Per Kågeson diplômé en 1997 un doctorat en environnement et d'énergie des systèmes d'analyse et est depuis 2010 professeur de systèmes environnementaux à l'Université Technique de Stockholm, avec un accent sur les instruments et la rentabilité dans les transports.
Ce rapport publié en novembre 2009 démontre qu'il n'y a aucun intérêt environnemental en terme de réduction des émissions de CO2 de ce lobby LGV - TGV.
"Il n’y a aucune raison écologique d’interdire d’investir dans la grande vitesse ferroviaire si la réduction des émissions produites par le trafic contrebalance les émissions produites pendant la construction. Les chemins de fer prétendent cependant souvent que les investissements en infrastructures ferroviaires sont porteurs d’avantages environnementaux importants (Banverket, 2008 ; UNIFE, 2008 ; UIC, 2008), mais des études indépendantes constatent que ces avantages ne sont pas si importants que ça (de Rus, 2008 ; WSP et KTH Järnvägsgruppen, 2008 ; Nilsson et Pydokke, 2009). Les conclusions du présent rapport vont dans ce dernier sens.
Les investissements dans la grande vitesse ferroviaire ne sont pas de nature à tempérer de beaucoup le changement climatique et les investissements dans les trains rapides classiques pourraient être nettement plus profitables. Il serait peut-être temps que les ONG actives dans le domaine de l’environnement changent leur fusil d’épaule et cessent de réclamer l’engloutissement de sommes énormes dans la grande vitesse ferroviaire tout en exigeant que la vitesse des véhicules routiers soit plus strictement limitée, que les avions soient conçus pour voler moins vite et que les armateurs fassent naviguer leurs navires plus lentement.

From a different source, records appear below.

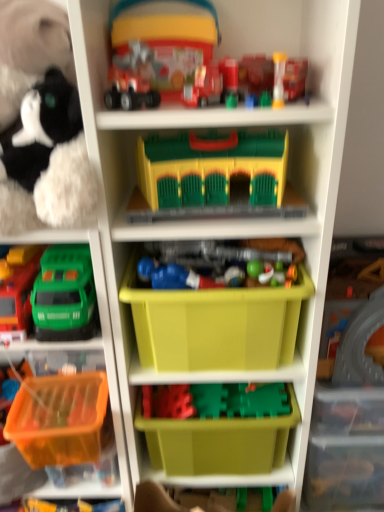 Question: From the image's perspective, is translucent plastic cup at upper center, which is the fourth toy in top-to-bottom order, above translucent orange plastic basket at lower left, acting as the third storage box starting from the top?

Choices:
 (A) no
 (B) yes

Answer: (B)

Question: Can you confirm if translucent plastic cup at upper center, which is the fourth toy in top-to-bottom order, is positioned to the right of translucent orange plastic basket at lower left, positioned as the first storage box in bottom-to-top order?

Choices:
 (A) yes
 (B) no

Answer: (A)

Question: Is translucent plastic cup at upper center, which is counted as the 6th toy, starting from the bottom, at the left side of translucent orange plastic basket at lower left, positioned as the first storage box in bottom-to-top order?

Choices:
 (A) yes
 (B) no

Answer: (B)

Question: Is translucent plastic cup at upper center, which is counted as the 6th toy, starting from the bottom, not close to translucent orange plastic basket at lower left, acting as the third storage box starting from the top?

Choices:
 (A) yes
 (B) no

Answer: (B)

Question: Does translucent plastic cup at upper center, which is the fourth toy in top-to-bottom order, have a larger size compared to translucent orange plastic basket at lower left, positioned as the first storage box in bottom-to-top order?

Choices:
 (A) yes
 (B) no

Answer: (B)

Question: From the image's perspective, relative to translucent orange plastic container at lower left, positioned as the ninth toy in top-to-bottom order, is green plastic storage box at lower center, arranged as the second storage box when viewed from the top, above or below?

Choices:
 (A) above
 (B) below

Answer: (A)

Question: Looking at the image, does green plastic storage box at lower center, which is the 2th storage box in bottom-to-top order, seem bigger or smaller compared to translucent orange plastic container at lower left, marked as the first toy in a bottom-to-top arrangement?

Choices:
 (A) small
 (B) big

Answer: (B)

Question: From a real-world perspective, relative to translucent orange plastic container at lower left, marked as the first toy in a bottom-to-top arrangement, is green plastic storage box at lower center, which is the 2th storage box in bottom-to-top order, vertically above or below?

Choices:
 (A) below
 (B) above

Answer: (A)

Question: In the image, is green plastic storage box at lower center, which is the 2th storage box in bottom-to-top order, on the left side or the right side of translucent orange plastic container at lower left, marked as the first toy in a bottom-to-top arrangement?

Choices:
 (A) right
 (B) left

Answer: (A)

Question: In terms of size, does matte plastic toy truck at upper center, which appears as the 1th toy when viewed from the top, appear bigger or smaller than green plastic toy truck at left, the 2th toy ordered from the bottom?

Choices:
 (A) small
 (B) big

Answer: (A)

Question: Considering their positions, is matte plastic toy truck at upper center, arranged as the 9th toy when ordered from the bottom, located in front of or behind green plastic toy truck at left, the 2th toy ordered from the bottom?

Choices:
 (A) front
 (B) behind

Answer: (A)

Question: From the image's perspective, is matte plastic toy truck at upper center, which appears as the 1th toy when viewed from the top, above or below green plastic toy truck at left, which is the eighth toy in top-to-bottom order?

Choices:
 (A) above
 (B) below

Answer: (A)

Question: From their relative heights in the image, would you say matte plastic toy truck at upper center, which appears as the 1th toy when viewed from the top, is taller or shorter than green plastic toy truck at left, the 2th toy ordered from the bottom?

Choices:
 (A) short
 (B) tall

Answer: (B)

Question: Visually, is translucent plastic toy at upper center, placed as the 2th toy when sorted from top to bottom, positioned to the left or to the right of green plastic storage box at lower center, arranged as the second storage box when viewed from the top?

Choices:
 (A) left
 (B) right

Answer: (B)

Question: Is translucent plastic toy at upper center, which is the eighth toy from bottom to top, wider or thinner than green plastic storage box at lower center, which is the 2th storage box in bottom-to-top order?

Choices:
 (A) thin
 (B) wide

Answer: (A)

La construction de lignes à grande vitesse coûte très cher, de 9 à 40 millions euros par kilomètres d’après de Rus (2008) et de 12 à 30 millions euros par kilomètre d’après l’UIC (2008). De Rus chiffre le coût moyen à 18 millions euros. De tels coûts semblent bien ne pouvoir être couverts que par des volumes de trafic réellement énormes. Les principaux avantages de la grande vitesse ferroviaire sont à rechercher du côté des gains de temps, du renforcement des capacités et du trafic induit. D’autres avantages macroéconomiques pourraient aussi avoir de l’importance, mais ils sont difficiles à estimer. La grande vitesse ferroviaire a le plus de chances de s’imposer là où les volumes de trafic sont élevés (de Rus et Nash, 2007).

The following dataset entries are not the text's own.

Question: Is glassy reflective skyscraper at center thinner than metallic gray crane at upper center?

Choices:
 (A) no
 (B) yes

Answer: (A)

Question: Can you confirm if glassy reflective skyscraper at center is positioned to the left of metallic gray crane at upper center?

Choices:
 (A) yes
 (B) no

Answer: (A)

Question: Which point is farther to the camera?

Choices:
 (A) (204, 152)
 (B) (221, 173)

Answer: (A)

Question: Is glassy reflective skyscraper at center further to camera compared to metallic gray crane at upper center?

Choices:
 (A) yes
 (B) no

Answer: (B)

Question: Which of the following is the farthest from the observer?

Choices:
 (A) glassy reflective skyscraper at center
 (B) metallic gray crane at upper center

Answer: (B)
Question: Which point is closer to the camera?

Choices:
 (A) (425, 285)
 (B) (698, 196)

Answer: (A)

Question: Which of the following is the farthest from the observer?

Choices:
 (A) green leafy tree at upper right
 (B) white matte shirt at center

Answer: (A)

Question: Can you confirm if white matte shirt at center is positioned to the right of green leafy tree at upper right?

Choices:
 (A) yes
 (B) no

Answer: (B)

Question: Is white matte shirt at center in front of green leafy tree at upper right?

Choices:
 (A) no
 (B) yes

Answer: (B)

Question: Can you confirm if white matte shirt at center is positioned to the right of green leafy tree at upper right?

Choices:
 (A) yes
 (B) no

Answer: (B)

Une nouvelle ligne à grande vitesse ne peut pas se justifier, sauf conditions exceptionnelles (conjonction de coûts de construction peu élevés et de gains de temps considérables), si son trafic est inférieur à 6 millions de voyageurs par an pendant sa première année d’exploitation.

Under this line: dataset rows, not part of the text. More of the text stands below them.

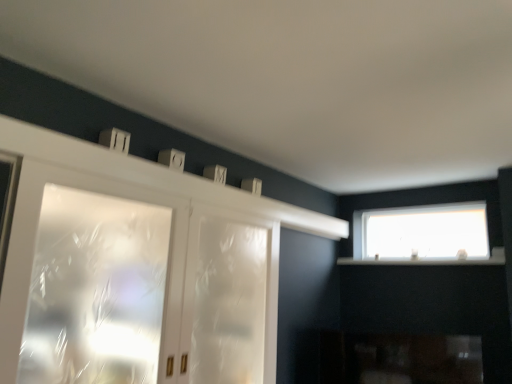 Question: From their relative heights in the image, would you say frosted glass cabinet at left, which appears as the 1th window when viewed from the left, is taller or shorter than white matte mantle at upper center?

Choices:
 (A) tall
 (B) short

Answer: (A)

Question: Based on their sizes in the image, would you say frosted glass cabinet at left, which appears as the first window when viewed from the front, is bigger or smaller than white matte mantle at upper center?

Choices:
 (A) big
 (B) small

Answer: (A)

Question: Which of these objects is positioned closest to the white matte mantle at upper center?

Choices:
 (A) transparent plastic screen door at center
 (B) transparent glass window at upper right, which is the 1th window from back to front
 (C) frosted glass cabinet at left, acting as the second window starting from the back

Answer: (A)

Question: Which is nearer to the transparent glass window at upper right, the second window positioned from the left?

Choices:
 (A) white matte mantle at upper center
 (B) transparent plastic screen door at center
 (C) frosted glass cabinet at left, which appears as the first window when viewed from the front

Answer: (A) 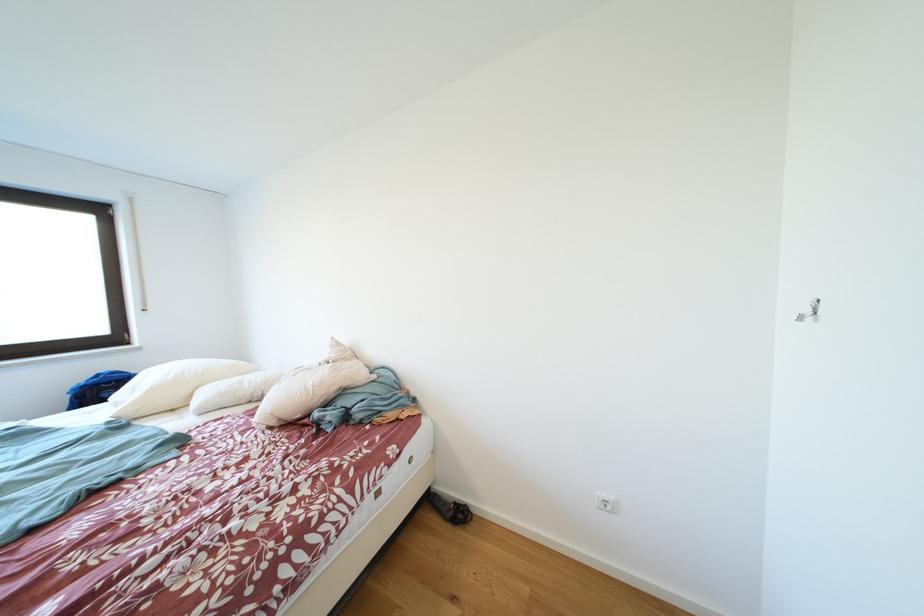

Si les coûts de construction et les gains de temps se situent à un niveau normal, le trafic devra probablement atteindre les 9 millions de voyageurs par an (Commission Européenne, 2008)."
Le Partenariat Pigeon Plumé Durable
Le système de financement PPP (Partenariat Public Privé) choisi pour ces réalisations LGV révèlera la véritable vocation du Grenelle de l'Environnement de n'être DURABLE que dans le souci d'assurer des rentes profitables aux actionnaires du BTP au détriment de charges financières préjudiciables aux finances publiques.